EXERCISE REQUIREMENTS: Take the lines below from the first through the one that contains "바로 채널톡 엔지니어링 팀에 합류하세요!" and copy them exactly.

INFORMATION GIVEN:
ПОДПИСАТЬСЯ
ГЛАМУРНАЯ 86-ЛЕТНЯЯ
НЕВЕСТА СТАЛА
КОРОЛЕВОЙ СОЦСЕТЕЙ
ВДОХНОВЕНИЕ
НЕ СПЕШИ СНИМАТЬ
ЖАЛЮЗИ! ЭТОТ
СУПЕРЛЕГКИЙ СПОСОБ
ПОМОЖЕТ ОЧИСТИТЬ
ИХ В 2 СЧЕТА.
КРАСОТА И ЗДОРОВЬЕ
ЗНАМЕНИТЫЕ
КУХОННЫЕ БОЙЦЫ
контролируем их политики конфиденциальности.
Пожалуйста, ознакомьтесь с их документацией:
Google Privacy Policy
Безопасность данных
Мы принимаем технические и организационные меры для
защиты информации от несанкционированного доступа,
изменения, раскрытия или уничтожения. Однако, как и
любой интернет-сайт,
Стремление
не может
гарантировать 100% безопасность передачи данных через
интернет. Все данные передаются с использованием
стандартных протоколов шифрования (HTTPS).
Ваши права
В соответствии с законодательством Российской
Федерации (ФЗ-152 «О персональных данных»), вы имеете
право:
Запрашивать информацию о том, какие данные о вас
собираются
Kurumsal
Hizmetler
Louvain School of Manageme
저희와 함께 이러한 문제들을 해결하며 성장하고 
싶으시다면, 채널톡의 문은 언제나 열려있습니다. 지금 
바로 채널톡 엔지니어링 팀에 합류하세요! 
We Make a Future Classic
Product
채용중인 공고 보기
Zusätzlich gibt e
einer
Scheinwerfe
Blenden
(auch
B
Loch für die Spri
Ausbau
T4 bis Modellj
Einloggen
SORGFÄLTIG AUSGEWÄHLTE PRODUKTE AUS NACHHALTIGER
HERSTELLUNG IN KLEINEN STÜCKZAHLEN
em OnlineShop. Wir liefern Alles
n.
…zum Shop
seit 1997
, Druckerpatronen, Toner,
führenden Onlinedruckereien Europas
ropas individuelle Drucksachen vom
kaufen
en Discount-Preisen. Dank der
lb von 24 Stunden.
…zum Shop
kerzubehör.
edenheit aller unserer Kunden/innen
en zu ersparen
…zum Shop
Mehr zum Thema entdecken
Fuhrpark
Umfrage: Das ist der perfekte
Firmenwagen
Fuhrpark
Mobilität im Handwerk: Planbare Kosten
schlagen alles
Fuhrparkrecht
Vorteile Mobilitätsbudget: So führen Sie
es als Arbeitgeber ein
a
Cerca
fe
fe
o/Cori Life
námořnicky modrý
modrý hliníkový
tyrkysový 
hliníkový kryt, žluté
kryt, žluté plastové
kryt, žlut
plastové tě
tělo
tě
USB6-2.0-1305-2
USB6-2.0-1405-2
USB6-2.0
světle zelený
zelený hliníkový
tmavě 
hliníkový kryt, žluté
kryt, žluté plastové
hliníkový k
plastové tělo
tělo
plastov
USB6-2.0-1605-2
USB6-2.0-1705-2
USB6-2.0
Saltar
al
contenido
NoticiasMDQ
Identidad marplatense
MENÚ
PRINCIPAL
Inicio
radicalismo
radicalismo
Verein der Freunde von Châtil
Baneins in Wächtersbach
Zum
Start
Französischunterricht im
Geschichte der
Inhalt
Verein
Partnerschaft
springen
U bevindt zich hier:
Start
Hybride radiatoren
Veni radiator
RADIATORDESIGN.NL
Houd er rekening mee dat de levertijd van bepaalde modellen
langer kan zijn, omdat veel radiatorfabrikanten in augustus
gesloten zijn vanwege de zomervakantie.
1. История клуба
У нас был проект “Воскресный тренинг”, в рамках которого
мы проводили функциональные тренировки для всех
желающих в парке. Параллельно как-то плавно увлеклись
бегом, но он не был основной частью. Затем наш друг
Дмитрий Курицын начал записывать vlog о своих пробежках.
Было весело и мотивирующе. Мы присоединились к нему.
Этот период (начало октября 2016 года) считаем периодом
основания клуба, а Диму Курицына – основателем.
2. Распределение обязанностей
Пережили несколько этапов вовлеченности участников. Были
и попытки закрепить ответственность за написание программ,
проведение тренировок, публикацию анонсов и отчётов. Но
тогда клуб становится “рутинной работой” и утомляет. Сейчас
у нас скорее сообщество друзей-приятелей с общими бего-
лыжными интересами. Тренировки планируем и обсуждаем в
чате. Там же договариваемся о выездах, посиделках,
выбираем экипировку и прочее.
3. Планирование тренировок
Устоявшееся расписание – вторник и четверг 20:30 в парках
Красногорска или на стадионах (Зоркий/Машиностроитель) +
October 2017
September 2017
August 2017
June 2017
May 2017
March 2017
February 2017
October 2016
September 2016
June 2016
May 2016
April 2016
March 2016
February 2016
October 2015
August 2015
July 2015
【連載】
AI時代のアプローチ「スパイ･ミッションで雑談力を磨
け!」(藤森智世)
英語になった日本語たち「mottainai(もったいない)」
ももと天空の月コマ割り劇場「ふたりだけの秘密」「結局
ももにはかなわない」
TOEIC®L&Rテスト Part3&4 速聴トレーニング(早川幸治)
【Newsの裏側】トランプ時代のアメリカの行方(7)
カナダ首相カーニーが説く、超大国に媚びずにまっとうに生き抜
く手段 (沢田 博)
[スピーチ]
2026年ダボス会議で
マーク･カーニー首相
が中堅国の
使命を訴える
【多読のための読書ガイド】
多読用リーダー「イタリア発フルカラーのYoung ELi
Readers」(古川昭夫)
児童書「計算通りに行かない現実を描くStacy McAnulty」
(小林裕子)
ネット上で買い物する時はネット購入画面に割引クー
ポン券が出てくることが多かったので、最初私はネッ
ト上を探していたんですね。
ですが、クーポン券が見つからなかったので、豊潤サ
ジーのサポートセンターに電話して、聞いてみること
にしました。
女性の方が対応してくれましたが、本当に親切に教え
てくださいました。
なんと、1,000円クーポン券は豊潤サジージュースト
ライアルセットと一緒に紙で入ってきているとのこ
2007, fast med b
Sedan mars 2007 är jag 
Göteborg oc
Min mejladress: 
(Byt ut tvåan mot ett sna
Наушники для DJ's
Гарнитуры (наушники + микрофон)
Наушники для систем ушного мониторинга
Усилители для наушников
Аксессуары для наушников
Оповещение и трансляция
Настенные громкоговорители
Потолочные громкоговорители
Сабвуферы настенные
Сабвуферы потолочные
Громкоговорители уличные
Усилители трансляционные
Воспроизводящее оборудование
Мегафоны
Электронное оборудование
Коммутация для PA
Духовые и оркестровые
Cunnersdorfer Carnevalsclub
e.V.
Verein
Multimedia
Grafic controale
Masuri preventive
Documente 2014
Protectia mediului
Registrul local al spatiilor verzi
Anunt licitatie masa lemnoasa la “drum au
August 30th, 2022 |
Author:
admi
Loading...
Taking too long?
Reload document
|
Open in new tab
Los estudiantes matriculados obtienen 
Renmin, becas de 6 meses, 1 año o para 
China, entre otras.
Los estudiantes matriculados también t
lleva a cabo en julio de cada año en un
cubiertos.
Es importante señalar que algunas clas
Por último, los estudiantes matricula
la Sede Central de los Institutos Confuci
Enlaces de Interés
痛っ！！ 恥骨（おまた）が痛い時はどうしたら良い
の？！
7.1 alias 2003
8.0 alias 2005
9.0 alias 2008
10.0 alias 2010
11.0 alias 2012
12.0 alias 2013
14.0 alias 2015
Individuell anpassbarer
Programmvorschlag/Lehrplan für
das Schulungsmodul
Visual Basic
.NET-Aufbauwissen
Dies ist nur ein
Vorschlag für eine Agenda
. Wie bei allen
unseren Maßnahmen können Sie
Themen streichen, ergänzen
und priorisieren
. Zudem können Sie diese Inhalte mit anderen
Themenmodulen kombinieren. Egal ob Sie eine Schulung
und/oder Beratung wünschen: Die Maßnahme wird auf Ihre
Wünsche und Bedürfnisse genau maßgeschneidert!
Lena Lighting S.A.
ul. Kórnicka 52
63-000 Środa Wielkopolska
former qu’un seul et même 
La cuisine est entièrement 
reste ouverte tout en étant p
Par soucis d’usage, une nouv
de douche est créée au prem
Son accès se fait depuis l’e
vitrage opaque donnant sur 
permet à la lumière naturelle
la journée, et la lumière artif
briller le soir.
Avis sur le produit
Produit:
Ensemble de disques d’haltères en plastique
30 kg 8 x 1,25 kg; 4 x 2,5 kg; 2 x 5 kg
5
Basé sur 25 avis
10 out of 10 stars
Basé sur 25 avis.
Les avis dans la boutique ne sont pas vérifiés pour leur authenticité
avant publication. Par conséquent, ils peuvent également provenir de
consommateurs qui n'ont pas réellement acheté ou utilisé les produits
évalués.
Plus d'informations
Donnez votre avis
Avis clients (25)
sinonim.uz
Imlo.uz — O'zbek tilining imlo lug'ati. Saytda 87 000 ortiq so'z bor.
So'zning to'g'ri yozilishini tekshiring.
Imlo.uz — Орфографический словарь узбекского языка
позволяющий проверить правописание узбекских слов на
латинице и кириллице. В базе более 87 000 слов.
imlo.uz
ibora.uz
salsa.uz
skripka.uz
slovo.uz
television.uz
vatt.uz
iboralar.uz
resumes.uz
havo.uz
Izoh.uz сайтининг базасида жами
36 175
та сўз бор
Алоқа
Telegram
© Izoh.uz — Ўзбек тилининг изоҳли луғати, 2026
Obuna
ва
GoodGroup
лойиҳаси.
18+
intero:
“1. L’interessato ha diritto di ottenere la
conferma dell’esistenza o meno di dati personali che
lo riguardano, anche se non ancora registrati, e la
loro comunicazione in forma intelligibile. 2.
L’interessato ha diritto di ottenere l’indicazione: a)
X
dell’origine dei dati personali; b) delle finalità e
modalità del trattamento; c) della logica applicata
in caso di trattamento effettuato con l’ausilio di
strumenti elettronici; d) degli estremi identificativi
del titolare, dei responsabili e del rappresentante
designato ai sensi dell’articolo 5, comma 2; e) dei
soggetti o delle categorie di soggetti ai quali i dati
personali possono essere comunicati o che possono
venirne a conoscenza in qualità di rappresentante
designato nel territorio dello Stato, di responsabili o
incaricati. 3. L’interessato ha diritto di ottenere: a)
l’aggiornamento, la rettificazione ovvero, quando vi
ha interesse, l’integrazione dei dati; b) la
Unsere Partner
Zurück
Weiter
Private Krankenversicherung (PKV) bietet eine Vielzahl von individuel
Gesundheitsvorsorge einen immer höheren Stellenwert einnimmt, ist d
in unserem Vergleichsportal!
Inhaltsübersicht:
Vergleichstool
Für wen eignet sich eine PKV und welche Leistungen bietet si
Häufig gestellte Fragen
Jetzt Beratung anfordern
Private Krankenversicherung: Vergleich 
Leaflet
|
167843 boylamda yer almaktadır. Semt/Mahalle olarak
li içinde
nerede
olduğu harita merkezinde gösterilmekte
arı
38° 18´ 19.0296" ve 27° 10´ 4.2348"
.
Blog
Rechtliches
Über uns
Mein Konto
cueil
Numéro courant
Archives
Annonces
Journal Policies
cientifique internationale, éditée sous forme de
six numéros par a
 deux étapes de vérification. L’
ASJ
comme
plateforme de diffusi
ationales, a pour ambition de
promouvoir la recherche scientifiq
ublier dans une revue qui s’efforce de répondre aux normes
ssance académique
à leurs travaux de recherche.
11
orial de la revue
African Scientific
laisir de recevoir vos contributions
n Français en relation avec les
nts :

SOLUTION TO THIS EXERCISE:
ПОДПИСАТЬСЯ
ГЛАМУРНАЯ 86-ЛЕТНЯЯ
НЕВЕСТА СТАЛА
КОРОЛЕВОЙ СОЦСЕТЕЙ
ВДОХНОВЕНИЕ
НЕ СПЕШИ СНИМАТЬ
ЖАЛЮЗИ! ЭТОТ
СУПЕРЛЕГКИЙ СПОСОБ
ПОМОЖЕТ ОЧИСТИТЬ
ИХ В 2 СЧЕТА.
КРАСОТА И ЗДОРОВЬЕ
ЗНАМЕНИТЫЕ
КУХОННЫЕ БОЙЦЫ
контролируем их политики конфиденциальности.
Пожалуйста, ознакомьтесь с их документацией:
Google Privacy Policy
Безопасность данных
Мы принимаем технические и организационные меры для
защиты информации от несанкционированного доступа,
изменения, раскрытия или уничтожения. Однако, как и
любой интернет-сайт,
Стремление
не может
гарантировать 100% безопасность передачи данных через
интернет. Все данные передаются с использованием
стандартных протоколов шифрования (HTTPS).
Ваши права
В соответствии с законодательством Российской
Федерации (ФЗ-152 «О персональных данных»), вы имеете
право:
Запрашивать информацию о том, какие данные о вас
собираются
Kurumsal
Hizmetler
Louvain School of Manageme
저희와 함께 이러한 문제들을 해결하며 성장하고 
싶으시다면, 채널톡의 문은 언제나 열려있습니다. 지금 
바로 채널톡 엔지니어링 팀에 합류하세요! 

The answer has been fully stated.